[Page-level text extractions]
Content starts
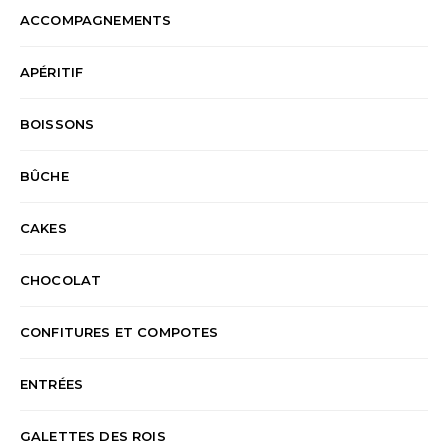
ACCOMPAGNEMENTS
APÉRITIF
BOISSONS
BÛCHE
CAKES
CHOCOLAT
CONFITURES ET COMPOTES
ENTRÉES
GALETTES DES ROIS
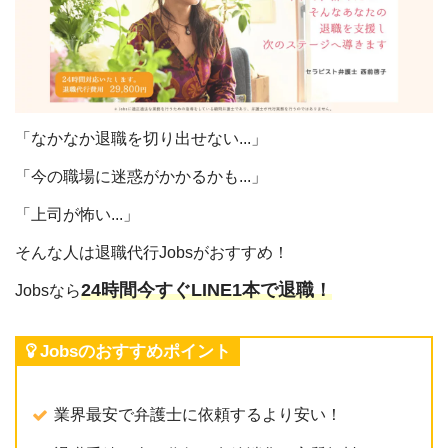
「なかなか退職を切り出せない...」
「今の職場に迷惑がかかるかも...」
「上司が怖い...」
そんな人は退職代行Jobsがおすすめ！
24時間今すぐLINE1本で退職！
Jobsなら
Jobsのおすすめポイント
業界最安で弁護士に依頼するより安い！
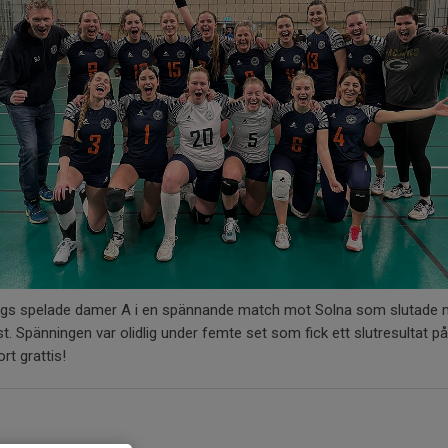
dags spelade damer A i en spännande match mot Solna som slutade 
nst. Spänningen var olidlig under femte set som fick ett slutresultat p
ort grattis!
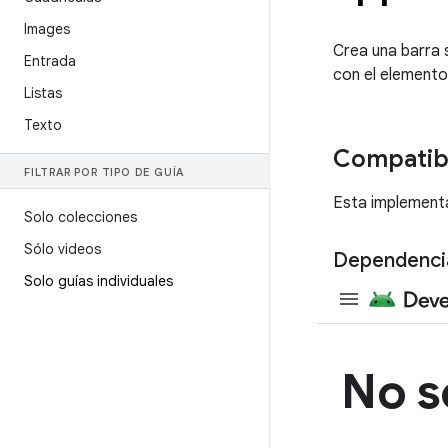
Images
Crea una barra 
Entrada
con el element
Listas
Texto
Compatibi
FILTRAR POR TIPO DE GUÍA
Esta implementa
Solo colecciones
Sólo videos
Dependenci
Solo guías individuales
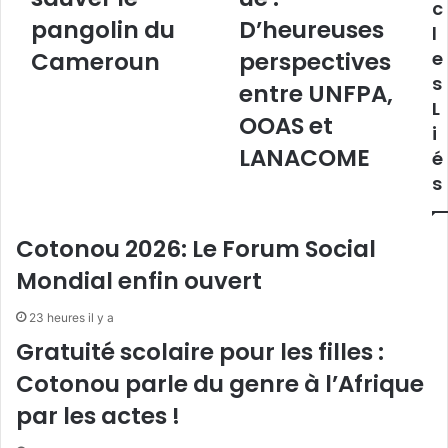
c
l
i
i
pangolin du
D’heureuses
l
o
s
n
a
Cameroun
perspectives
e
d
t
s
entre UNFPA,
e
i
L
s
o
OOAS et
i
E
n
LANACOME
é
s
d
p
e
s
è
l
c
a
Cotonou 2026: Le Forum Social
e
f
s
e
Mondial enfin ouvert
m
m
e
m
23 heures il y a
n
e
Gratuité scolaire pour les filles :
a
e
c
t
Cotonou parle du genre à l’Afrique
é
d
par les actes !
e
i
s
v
Content ends
Content starts
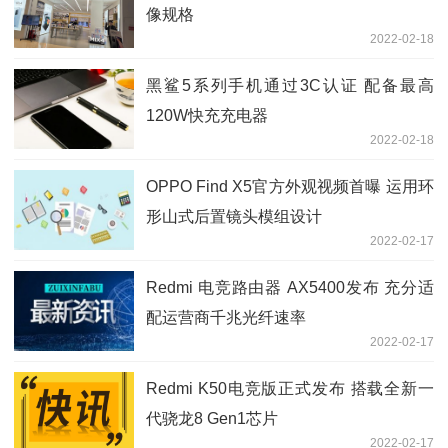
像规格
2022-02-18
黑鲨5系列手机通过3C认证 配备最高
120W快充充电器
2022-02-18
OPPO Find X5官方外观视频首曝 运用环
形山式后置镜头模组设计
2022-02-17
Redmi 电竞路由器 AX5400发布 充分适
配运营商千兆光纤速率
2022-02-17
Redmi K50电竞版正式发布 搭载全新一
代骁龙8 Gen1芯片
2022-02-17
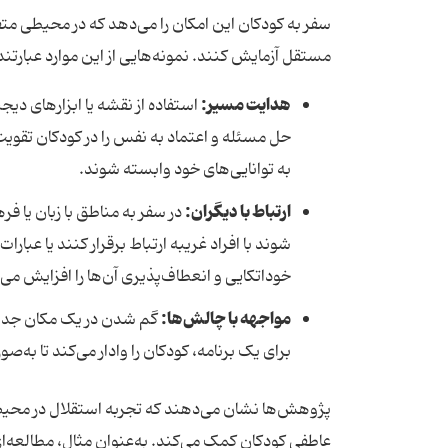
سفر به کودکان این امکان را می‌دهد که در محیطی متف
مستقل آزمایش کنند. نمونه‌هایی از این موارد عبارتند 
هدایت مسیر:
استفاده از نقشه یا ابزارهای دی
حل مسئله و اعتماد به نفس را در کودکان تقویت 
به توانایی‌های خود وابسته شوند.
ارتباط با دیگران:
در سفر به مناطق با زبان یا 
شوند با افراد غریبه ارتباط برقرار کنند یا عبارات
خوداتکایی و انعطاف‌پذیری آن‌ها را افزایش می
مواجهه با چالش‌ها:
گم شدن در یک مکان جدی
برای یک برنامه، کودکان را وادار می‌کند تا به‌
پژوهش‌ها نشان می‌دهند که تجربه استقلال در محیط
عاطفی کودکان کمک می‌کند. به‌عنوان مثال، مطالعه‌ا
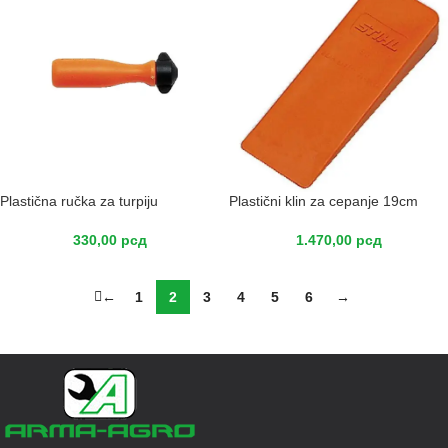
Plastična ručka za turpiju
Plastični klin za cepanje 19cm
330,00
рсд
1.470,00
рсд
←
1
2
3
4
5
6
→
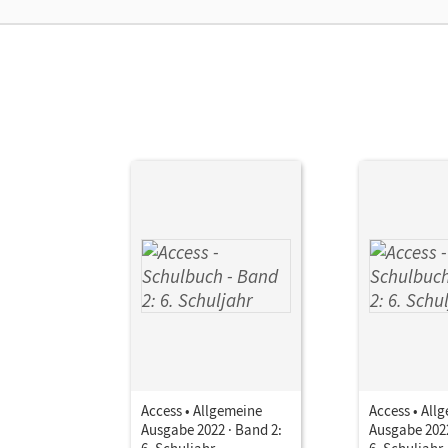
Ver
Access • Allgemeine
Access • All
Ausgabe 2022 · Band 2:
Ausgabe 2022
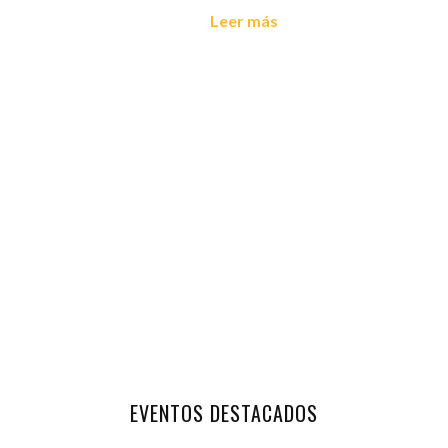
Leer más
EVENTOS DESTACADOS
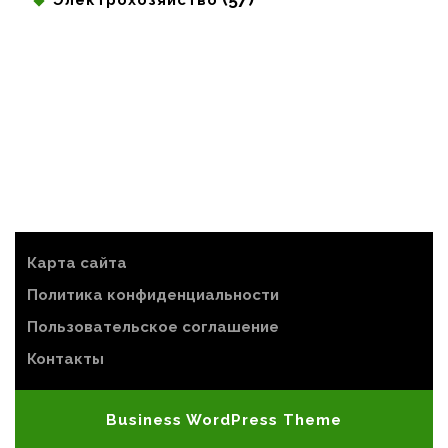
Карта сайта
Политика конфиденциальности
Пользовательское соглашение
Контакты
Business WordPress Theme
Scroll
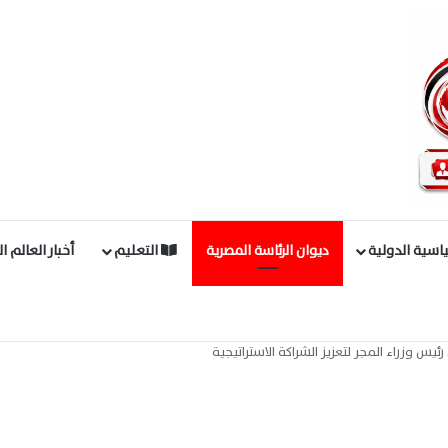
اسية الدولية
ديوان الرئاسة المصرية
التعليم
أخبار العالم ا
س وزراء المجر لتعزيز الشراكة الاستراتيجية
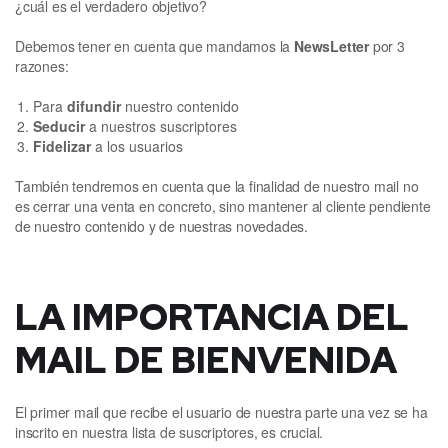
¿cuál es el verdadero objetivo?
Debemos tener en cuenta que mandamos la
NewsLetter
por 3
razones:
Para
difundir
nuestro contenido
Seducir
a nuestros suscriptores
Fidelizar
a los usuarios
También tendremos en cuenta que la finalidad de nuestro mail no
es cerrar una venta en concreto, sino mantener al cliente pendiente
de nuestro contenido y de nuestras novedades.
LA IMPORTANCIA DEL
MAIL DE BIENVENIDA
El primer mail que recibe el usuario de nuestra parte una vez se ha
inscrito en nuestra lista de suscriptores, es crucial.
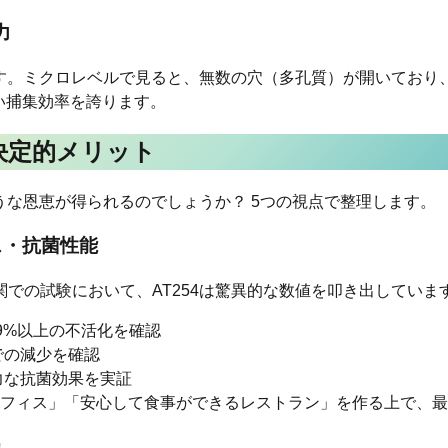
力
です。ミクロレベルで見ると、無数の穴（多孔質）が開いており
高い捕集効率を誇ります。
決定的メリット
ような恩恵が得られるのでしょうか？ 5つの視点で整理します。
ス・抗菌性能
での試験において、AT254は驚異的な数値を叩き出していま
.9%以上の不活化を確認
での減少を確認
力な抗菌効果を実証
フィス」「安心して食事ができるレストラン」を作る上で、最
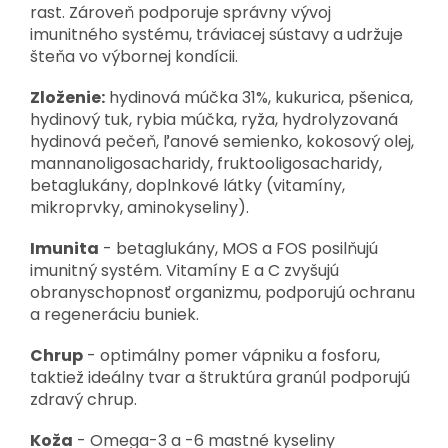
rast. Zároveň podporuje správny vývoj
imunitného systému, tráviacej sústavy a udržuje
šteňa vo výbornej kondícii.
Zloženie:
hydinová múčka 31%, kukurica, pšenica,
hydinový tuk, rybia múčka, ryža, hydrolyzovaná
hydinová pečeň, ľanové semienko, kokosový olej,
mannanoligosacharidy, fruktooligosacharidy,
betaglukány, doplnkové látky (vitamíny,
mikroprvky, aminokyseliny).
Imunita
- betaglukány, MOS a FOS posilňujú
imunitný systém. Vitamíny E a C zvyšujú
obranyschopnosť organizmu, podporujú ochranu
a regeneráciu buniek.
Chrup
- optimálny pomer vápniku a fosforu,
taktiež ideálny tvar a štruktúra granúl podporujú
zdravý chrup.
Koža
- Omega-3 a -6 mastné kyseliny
Content ends
• [TASK BRIEF] Reply with nothing but the number of lines in the data above that contain "betaglukány".

• [ANSWER] 2